Works

Labor crisis, the photovoltaic sector at risk


The photovoltaic sector is expanding sharply throughout Europe, including Italy. This maneuver would close the market and would not allow free competition in the sector ofsolar power.

To request the application of a tax on the import of photovoltaic panels foreign, is a group of European manufacturers. Customs duties applied to solar cells and modules from China could lead to the loss of tens of thousands of jobs. An open market with free competition are fundamental ingredients for making money solar energy accessible to all, especially as regards the use of domestic solar panels.

Today, in Europe, the photovoltaic sector is able to employ over 280,000 people and, despite the recent decline in photovoltaic prices, there is still a steady employment growth, so much so that in Italy there are more and more cosri to become a solar panel installer.

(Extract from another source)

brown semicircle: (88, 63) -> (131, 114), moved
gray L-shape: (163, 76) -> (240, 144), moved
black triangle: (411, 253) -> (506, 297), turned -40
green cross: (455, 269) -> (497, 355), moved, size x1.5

"The greatest potential for Europe lies in regions with local installers and businesses indirectly linked to solar. This positive development would be threatened if the Chinese module industry were forced out of the market; this would have a direct impact on market opportunities for developers and installers, resulting in the loss of thousands of jobs. This is a negative signal for a European economy already in difficulty due to the Euro crisis: it would result in the negation of all the achievements achieved to date in support of more scalable, reliable and safe solar solutions available to businesses, local communities, private customers and institutional investors, canceling everything that the public has asked the solar sector "

This was stated by Gregory Spanoudakis, president of EMEA Operations of Canadian Solar, a leading company in the international photovoltaic market.

"For our residential, corporate and public customers, customs duties on modules and solar cells would imply a significant increase in costs, thus curbing investments in these solutions", says Paul Wheeler, founder and chairman of MAP Environmental, a British supplier of solar PV technologies. “And in cascade the negative effects would fall on all local suppliers and installers whose activities depend on an economically competitive and efficient technology”.


Video: How do Solar cells work? (October 2020).